#### Your objective:
Reproduce the entries below in full, word for word.

━━━━━━

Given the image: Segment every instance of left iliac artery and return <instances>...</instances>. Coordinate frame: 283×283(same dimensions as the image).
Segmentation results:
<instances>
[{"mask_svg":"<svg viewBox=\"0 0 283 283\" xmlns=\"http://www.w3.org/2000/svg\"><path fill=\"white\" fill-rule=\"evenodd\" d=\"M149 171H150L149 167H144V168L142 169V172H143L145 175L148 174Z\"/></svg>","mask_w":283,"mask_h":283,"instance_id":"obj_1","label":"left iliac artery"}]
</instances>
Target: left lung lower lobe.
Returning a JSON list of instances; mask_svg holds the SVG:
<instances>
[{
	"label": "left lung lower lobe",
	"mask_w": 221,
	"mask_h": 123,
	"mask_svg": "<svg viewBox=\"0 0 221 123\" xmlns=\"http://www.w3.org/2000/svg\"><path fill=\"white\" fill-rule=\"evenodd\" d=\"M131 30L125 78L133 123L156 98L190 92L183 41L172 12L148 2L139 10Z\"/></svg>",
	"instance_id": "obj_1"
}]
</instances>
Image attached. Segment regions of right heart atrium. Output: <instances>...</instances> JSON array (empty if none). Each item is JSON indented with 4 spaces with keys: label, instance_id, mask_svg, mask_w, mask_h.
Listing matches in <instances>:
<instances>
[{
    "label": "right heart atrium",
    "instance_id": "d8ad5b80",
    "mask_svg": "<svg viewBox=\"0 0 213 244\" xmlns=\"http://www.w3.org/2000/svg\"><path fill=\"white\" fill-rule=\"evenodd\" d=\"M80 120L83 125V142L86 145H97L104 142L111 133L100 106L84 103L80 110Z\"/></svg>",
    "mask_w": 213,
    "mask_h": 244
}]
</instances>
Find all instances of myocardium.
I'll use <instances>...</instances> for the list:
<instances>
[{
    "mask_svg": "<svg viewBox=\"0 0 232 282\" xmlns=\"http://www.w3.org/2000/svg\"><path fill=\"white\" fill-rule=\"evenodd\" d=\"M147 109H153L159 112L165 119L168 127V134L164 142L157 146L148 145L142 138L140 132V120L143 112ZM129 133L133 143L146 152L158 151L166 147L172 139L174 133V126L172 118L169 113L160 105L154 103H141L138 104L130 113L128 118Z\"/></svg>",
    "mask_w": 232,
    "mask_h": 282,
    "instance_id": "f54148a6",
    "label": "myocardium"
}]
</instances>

━━━━━━

#### Response:
Given the image: Segment every instance of left iliac artery and return <instances>...</instances>. Coordinate frame: 283×283(same dimensions as the image).
Segmentation results:
<instances>
[{"mask_svg":"<svg viewBox=\"0 0 283 283\" xmlns=\"http://www.w3.org/2000/svg\"><path fill=\"white\" fill-rule=\"evenodd\" d=\"M149 171H150L149 167H144V168L142 169V172H143L145 175L148 174Z\"/></svg>","mask_w":283,"mask_h":283,"instance_id":"obj_1","label":"left iliac artery"}]
</instances>
Target: left lung lower lobe.
Returning a JSON list of instances; mask_svg holds the SVG:
<instances>
[{
	"label": "left lung lower lobe",
	"mask_w": 221,
	"mask_h": 123,
	"mask_svg": "<svg viewBox=\"0 0 221 123\" xmlns=\"http://www.w3.org/2000/svg\"><path fill=\"white\" fill-rule=\"evenodd\" d=\"M131 30L125 78L133 123L156 98L190 92L183 41L172 12L148 2L139 10Z\"/></svg>",
	"instance_id": "obj_1"
}]
</instances>
Image attached. Segment regions of right heart atrium. Output: <instances>...</instances> JSON array (empty if none). Each item is JSON indented with 4 spaces with keys: label, instance_id, mask_svg, mask_w, mask_h.
Listing matches in <instances>:
<instances>
[{
    "label": "right heart atrium",
    "instance_id": "d8ad5b80",
    "mask_svg": "<svg viewBox=\"0 0 213 244\" xmlns=\"http://www.w3.org/2000/svg\"><path fill=\"white\" fill-rule=\"evenodd\" d=\"M80 120L83 125V142L86 145H97L104 142L111 133L100 106L84 103L80 110Z\"/></svg>",
    "mask_w": 213,
    "mask_h": 244
}]
</instances>
Find all instances of myocardium.
I'll use <instances>...</instances> for the list:
<instances>
[{
    "mask_svg": "<svg viewBox=\"0 0 232 282\" xmlns=\"http://www.w3.org/2000/svg\"><path fill=\"white\" fill-rule=\"evenodd\" d=\"M147 109H153L159 112L165 119L168 127V134L164 142L157 146L148 145L142 138L140 132V120L143 112ZM129 133L133 143L146 152L158 151L166 147L172 139L174 133V126L172 118L169 113L160 105L154 103H141L138 104L130 113L128 118Z\"/></svg>",
    "mask_w": 232,
    "mask_h": 282,
    "instance_id": "f54148a6",
    "label": "myocardium"
}]
</instances>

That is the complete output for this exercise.